Every Halloween Series Timeline Ranked From Worst To Best
6. The Reboot Series
Which Movies? Halloween (2007) and Halloween II (2009)
Why would you bother with this one? The only timeline to replace the original 1978 classic with an unsubtle reimagining that replaces tension with graphic violence, it's only really for audiences raised on torture porn gore with no patience for 1970s slow burn pacing.
To be fair to director Rob Zombie, he's obviously a fan of classic horror in general and the original Halloween series in particular and this is, for him, a labour of love. The White Zombie frontman has always been a better horror enthusiast, though, than he has been a horror filmmaker.
Halloween has always been at its best when not trying to over-explain Michael Myers, a creature of pure evil instinct and an almost literal boogeyman. Zombie's films take the opposite tack, far more interested in Myers' psychology and his familial connection to sister-cum-perennial-victim Laurie than any film before.

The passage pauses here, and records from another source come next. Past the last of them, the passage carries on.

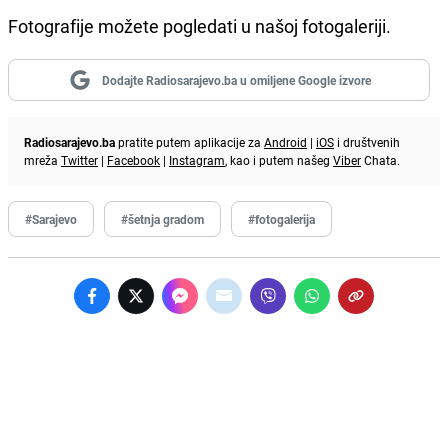
Fotografije možete pogledati u našoj fotogaleriji.
Dodajte Radiosarajevo.ba u omiljene Google izvore
Radiosarajevo.ba
pratite putem aplikacije za
Android
|
iOS
i društvenih
mreža
Twitter
|
Facebook
|
Instagram
, kao i putem našeg
Viber
Chata.
#Sarajevo
#šetnja gradom
#fotogalerija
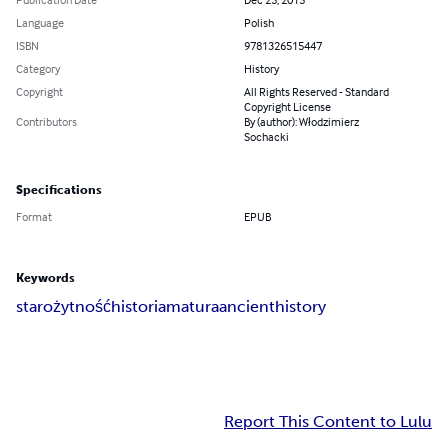
Language
Polish
ISBN
9781326515447
Category
History
Copyright
All Rights Reserved - Standard
Copyright License
Contributors
By (author): Włodzimierz
Sochacki
Specifications
Format
EPUB
Keywords
starożytność
historia
matura
ancient
history
Report This Content to Lulu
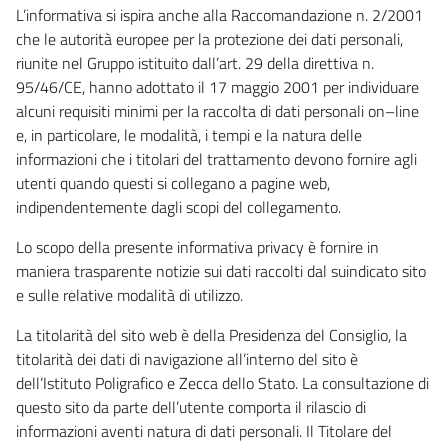
L’informativa si ispira anche alla Raccomandazione n. 2/2001
che le autorità europee per la protezione dei dati personali,
riunite nel Gruppo istituito dall’art. 29 della direttiva n.
95/46/CE, hanno adottato il 17 maggio 2001 per individuare
alcuni requisiti minimi per la raccolta di dati personali on–line
e, in particolare, le modalità, i tempi e la natura delle
informazioni che i titolari del trattamento devono fornire agli
utenti quando questi si collegano a pagine web,
indipendentemente dagli scopi del collegamento.
Lo scopo della presente informativa privacy è fornire in
maniera trasparente notizie sui dati raccolti dal suindicato sito
e sulle relative modalità di utilizzo.
La titolarità del sito web è della Presidenza del Consiglio, la
titolarità dei dati di navigazione all’interno del sito è
dell’Istituto Poligrafico e Zecca dello Stato. La consultazione di
questo sito da parte dell’utente comporta il rilascio di
informazioni aventi natura di dati personali. Il Titolare del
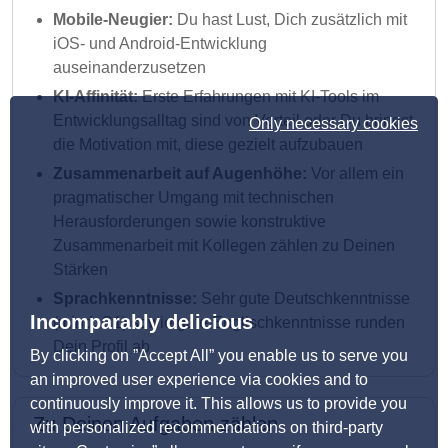
Mobile-Neugier:
Du hast Lust, Dich zusätzlich mit
iOS- und Android-Entwicklung
auseinanderzusetzen
KI-Affinität:
Erste Erfahrungen mit KI-Tools im
Entwicklungsalltag sind von Vorteil oder Du bringst
Only necessary cookies
die Motivation mit, diese gezielt aufzubauen
Zusammenarbeit auf Augenhöhe:
Vor allem ein
pragmatischer Umgang mit technischen
Herausforderungen sowie konstruktive
Zusammenarbeit mit Kollegen zählen zu Deinen
Stärken
Sprachkenntnisse:
Sehr gute Deutschkenntnisse
Incomparably delicious
(mind. C1) sowie gute Englischkenntnisse runden
Dein Profil ab
By clicking on ”Accept All” you enable us to serve you
an improved user experience via cookies and to
continuously improve it. This allows us to provide you
Zu Deinen Aufgaben zählen
with personalized recommendations on third-party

To its credit, Zombie's first Halloween, awkwardly half-prequel, half-remake, handles giving Myers more backstory and personality relatively reasonably. The prequel half, in which Malcolm McDowell (no Donald Pleasance, but a decent choice for a psychiatrist with an obsessive streak barely more sane than his patients) attempts to treat and connect with Michael, works well enough. The second half, a lightweight retread of the original completely disinterested in making us engage with any of the victims, is much worse.
Zombie's Halloween II, meanwhile, is completely disposable, doubling down on the Michael-Laurie family stuff to suggest that she might be prone to the same streak of madness (hardly an original direction to go, as we'll see). It's not worth your time and, to be honest, neither is the reboot timeline as a whole.